(Stored data)
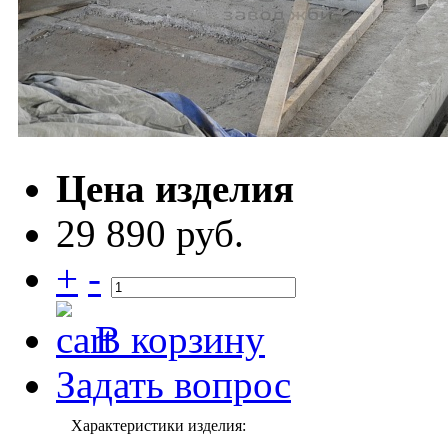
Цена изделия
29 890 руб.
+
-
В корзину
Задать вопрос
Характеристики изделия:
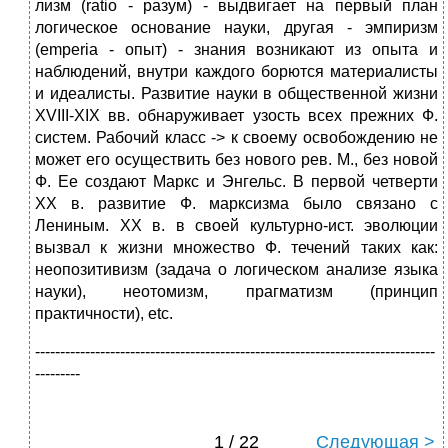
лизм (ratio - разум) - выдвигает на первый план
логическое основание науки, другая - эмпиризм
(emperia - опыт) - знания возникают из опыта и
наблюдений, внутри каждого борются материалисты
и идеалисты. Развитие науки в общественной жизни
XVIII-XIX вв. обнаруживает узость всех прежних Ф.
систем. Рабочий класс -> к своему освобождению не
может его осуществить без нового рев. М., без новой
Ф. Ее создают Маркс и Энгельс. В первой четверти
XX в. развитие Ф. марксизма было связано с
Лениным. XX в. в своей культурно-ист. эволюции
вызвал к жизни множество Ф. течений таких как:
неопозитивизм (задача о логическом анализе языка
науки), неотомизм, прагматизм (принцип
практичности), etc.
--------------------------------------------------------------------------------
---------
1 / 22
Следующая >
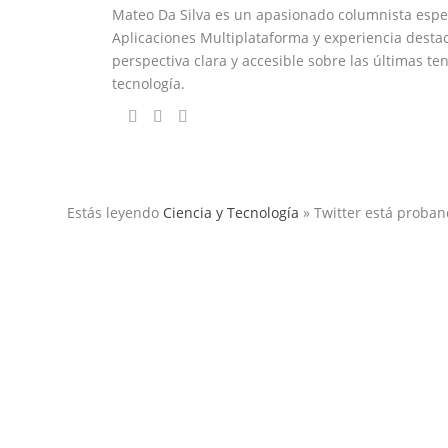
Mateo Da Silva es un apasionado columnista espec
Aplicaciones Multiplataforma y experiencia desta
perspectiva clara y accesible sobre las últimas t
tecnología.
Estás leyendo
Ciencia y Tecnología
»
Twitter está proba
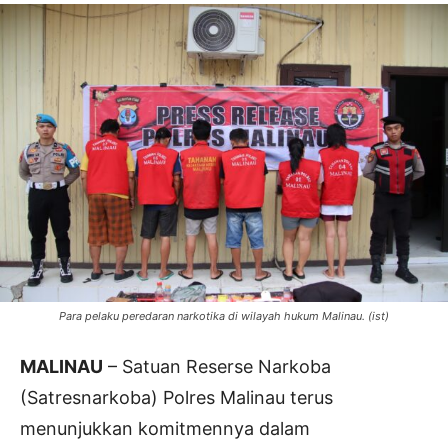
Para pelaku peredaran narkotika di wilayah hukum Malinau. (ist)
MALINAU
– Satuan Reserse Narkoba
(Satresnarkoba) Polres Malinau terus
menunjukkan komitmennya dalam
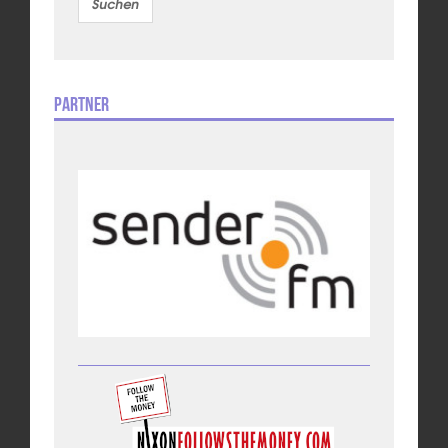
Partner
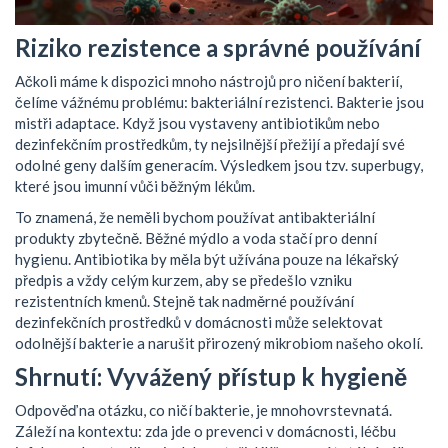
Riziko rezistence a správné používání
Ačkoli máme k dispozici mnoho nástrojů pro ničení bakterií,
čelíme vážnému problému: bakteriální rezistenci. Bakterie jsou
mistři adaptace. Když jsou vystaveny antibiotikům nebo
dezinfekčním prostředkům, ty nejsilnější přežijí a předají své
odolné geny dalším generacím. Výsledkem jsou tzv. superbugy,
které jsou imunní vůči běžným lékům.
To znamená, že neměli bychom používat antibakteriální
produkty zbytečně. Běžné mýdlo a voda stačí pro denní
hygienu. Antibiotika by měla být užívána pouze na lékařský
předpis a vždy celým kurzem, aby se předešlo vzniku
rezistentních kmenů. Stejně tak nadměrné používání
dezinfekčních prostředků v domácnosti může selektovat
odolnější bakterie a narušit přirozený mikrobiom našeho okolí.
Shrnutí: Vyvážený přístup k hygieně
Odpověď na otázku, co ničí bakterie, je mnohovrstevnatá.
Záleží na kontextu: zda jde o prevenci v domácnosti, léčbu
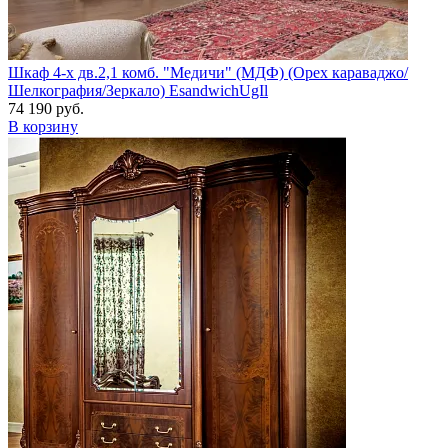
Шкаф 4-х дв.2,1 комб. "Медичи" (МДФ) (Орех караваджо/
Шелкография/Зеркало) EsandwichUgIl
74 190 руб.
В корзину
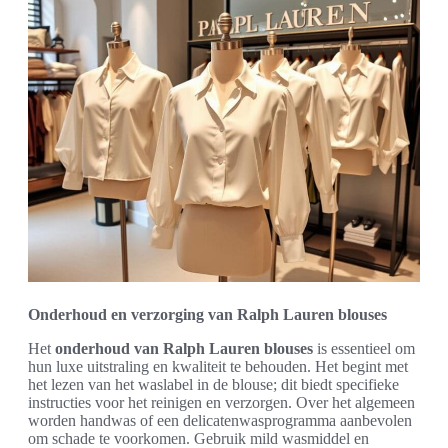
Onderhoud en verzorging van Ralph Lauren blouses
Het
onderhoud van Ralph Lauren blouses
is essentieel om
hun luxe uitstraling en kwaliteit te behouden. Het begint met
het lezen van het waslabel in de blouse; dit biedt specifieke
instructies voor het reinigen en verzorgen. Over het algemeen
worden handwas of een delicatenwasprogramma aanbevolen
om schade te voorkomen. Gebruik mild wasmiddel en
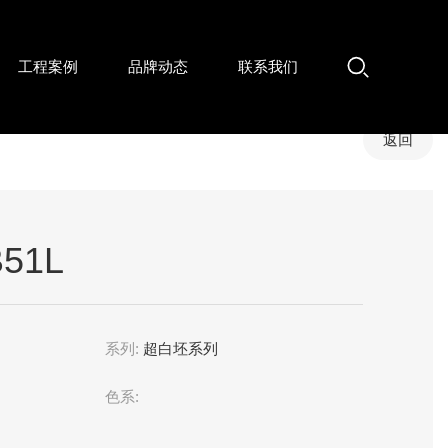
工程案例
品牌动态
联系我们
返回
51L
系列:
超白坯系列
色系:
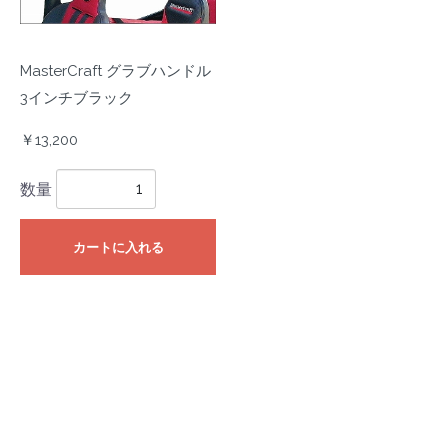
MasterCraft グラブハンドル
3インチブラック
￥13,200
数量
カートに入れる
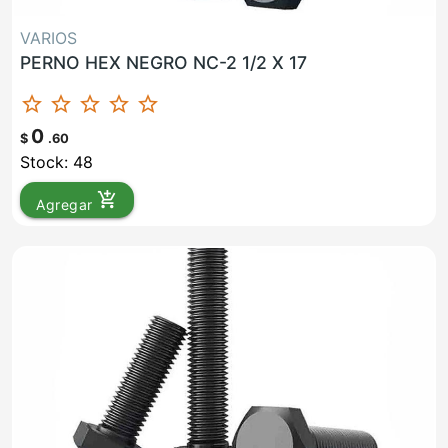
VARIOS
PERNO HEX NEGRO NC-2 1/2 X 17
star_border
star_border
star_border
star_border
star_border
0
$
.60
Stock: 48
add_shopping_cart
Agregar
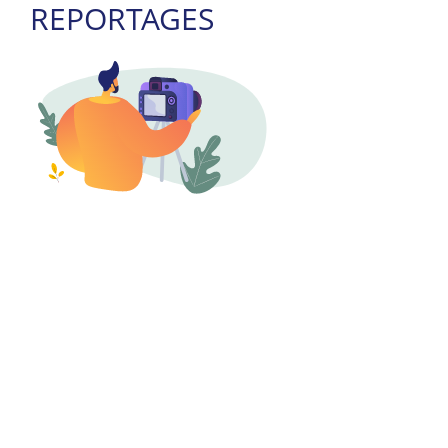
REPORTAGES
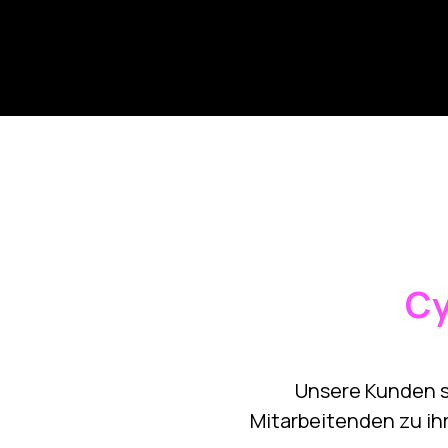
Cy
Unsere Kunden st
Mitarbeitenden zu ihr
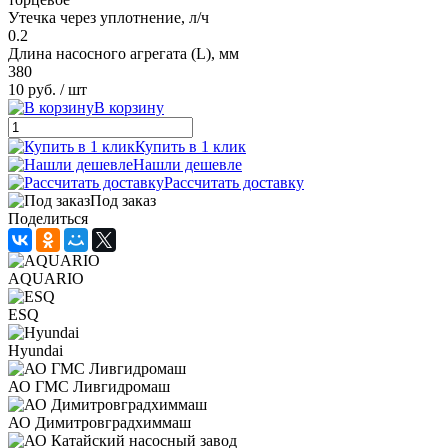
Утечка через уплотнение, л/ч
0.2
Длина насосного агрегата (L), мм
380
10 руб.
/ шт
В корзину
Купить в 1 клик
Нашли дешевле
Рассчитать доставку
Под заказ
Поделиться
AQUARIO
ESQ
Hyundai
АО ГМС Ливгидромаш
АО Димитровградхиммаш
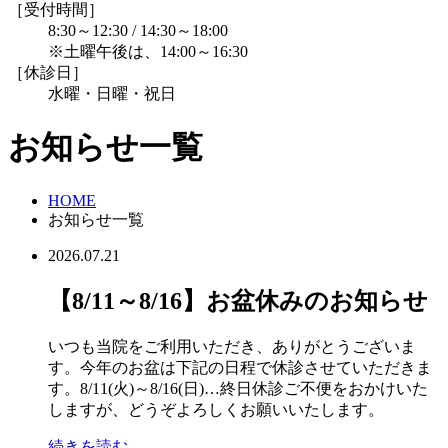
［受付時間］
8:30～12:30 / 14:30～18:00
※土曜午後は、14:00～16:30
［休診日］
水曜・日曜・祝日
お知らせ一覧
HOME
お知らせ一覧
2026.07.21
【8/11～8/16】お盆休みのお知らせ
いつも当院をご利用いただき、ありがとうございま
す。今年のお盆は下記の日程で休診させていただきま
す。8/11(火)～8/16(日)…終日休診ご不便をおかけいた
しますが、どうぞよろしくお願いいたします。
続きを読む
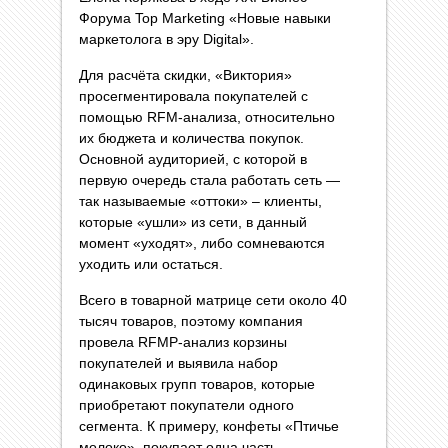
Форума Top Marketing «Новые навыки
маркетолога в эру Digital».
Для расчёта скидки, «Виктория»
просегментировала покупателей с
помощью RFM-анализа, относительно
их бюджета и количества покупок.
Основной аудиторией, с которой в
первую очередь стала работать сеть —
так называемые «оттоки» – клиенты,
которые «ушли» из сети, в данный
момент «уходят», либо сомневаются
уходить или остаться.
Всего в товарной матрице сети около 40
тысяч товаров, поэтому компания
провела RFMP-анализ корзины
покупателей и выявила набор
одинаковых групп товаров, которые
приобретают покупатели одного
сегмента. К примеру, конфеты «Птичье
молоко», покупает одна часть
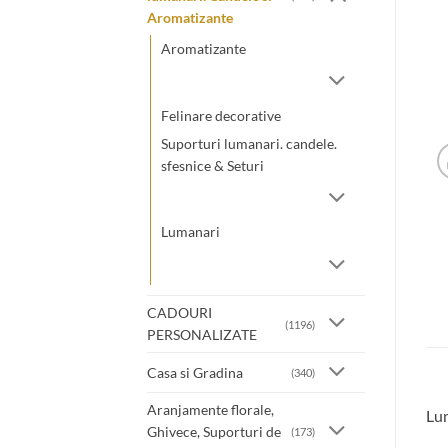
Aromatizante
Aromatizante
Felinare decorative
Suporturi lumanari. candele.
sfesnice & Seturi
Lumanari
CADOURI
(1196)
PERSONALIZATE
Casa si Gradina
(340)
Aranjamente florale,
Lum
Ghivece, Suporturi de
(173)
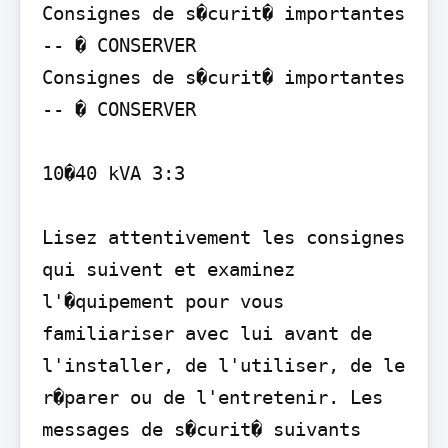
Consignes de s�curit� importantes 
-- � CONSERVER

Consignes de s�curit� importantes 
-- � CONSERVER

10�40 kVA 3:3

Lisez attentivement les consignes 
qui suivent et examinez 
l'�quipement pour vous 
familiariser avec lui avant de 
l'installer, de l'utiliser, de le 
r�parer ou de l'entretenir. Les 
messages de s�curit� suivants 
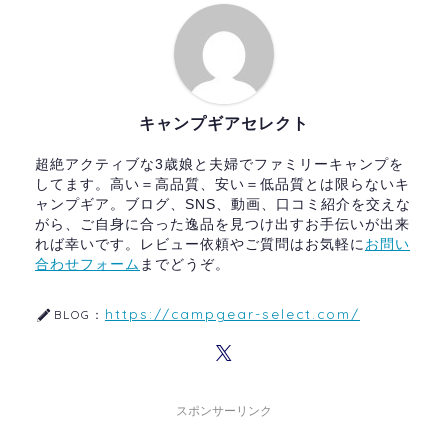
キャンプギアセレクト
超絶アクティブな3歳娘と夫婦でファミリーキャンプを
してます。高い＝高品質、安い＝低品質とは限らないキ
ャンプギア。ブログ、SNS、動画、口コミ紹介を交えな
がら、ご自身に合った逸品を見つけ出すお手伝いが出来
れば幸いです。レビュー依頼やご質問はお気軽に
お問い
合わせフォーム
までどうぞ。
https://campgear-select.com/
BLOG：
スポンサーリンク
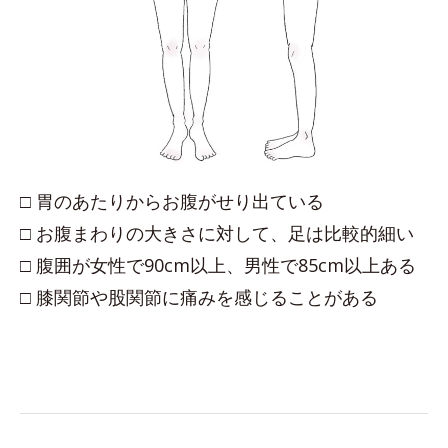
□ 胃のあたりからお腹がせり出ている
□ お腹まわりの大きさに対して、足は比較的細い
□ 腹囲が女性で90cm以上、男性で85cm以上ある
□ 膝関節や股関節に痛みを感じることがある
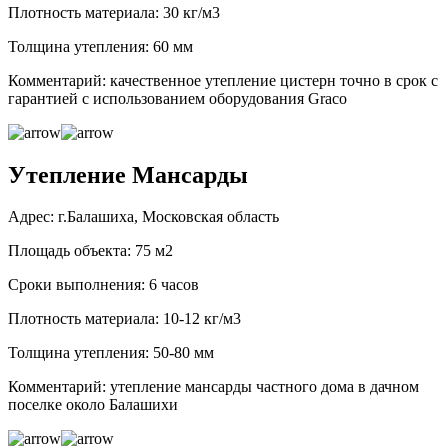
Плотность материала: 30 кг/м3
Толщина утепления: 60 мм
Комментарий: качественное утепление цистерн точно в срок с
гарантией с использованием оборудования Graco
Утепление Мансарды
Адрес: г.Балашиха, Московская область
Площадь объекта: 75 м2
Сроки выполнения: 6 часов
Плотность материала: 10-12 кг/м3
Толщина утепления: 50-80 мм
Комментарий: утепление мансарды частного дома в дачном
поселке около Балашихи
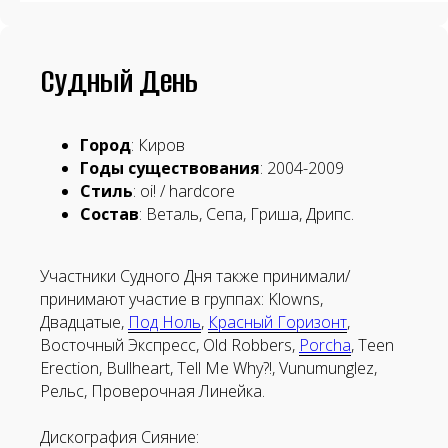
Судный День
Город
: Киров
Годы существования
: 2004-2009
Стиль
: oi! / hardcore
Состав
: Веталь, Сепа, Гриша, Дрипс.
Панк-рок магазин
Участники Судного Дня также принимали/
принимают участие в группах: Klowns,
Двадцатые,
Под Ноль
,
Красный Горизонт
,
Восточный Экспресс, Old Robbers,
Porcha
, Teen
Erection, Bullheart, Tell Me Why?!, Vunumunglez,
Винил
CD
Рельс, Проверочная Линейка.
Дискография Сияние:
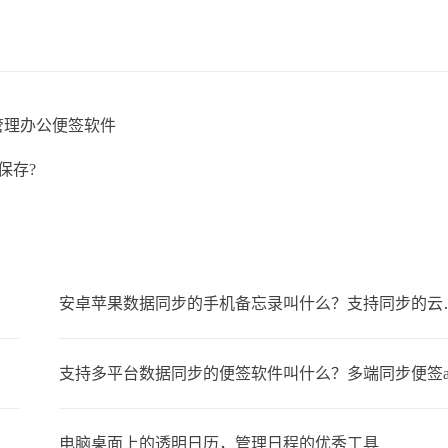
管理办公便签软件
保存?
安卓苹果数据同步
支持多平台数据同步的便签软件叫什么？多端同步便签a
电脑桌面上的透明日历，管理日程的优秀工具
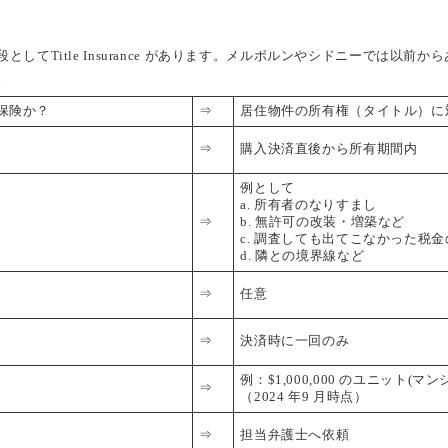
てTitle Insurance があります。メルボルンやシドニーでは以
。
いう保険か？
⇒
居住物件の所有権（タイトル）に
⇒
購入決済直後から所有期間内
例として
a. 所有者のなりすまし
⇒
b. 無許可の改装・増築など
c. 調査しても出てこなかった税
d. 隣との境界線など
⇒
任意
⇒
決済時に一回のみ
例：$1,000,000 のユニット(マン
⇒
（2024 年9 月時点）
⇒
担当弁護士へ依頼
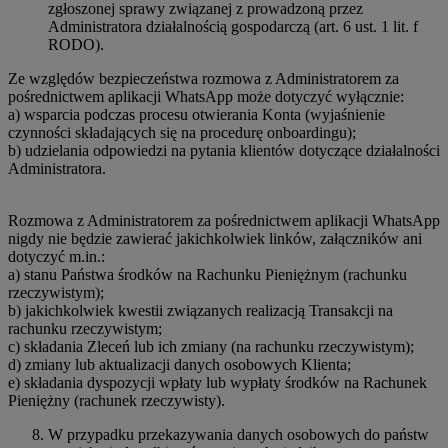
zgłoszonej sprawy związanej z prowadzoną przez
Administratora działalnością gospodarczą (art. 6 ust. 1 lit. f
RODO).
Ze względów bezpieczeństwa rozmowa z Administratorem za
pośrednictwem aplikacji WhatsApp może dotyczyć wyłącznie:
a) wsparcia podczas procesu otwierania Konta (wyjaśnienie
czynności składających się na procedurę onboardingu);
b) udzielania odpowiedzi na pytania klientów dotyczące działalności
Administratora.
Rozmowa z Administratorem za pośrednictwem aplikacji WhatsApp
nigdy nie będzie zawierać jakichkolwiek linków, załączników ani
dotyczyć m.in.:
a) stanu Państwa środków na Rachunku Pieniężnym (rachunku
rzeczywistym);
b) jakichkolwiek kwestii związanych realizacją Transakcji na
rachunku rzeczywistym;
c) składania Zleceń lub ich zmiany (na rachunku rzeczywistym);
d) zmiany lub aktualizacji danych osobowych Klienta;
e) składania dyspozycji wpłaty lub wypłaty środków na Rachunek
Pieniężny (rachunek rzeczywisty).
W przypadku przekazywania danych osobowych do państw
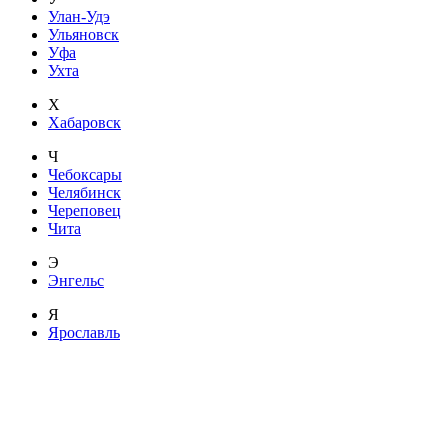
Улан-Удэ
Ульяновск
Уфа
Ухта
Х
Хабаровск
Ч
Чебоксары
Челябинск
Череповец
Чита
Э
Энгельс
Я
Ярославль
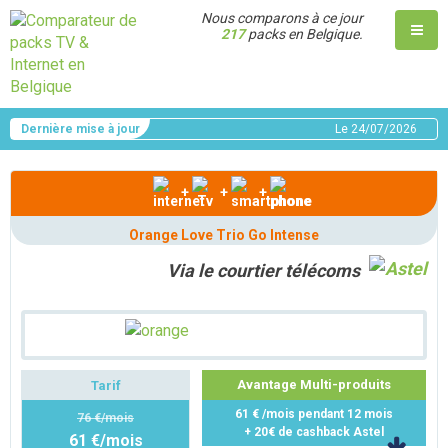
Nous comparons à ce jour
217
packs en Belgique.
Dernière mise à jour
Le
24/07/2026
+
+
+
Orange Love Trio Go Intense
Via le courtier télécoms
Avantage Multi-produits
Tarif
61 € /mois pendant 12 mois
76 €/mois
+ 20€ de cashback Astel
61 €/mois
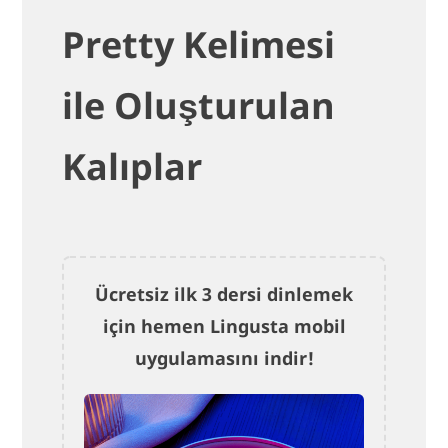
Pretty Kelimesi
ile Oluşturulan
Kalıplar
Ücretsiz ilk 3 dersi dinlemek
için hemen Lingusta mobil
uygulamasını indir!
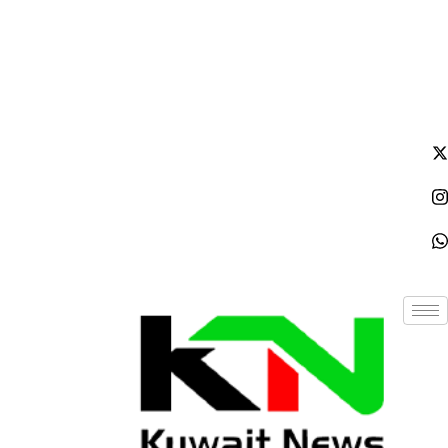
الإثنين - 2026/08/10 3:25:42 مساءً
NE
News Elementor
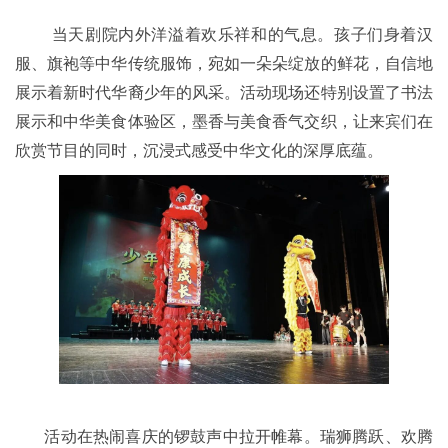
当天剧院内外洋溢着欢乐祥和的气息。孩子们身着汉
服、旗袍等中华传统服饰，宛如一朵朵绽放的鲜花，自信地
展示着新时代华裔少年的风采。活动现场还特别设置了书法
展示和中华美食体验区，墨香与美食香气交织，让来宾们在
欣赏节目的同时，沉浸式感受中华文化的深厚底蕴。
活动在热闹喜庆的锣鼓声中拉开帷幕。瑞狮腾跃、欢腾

## Task goal
What is needed is each line from the records with the word "rzeczywistym" in it.

## Task output
rzeczywistym);
rachunku rzeczywistym;
c) składania Zleceń lub ich zmiany (na rachunku rzeczywistym);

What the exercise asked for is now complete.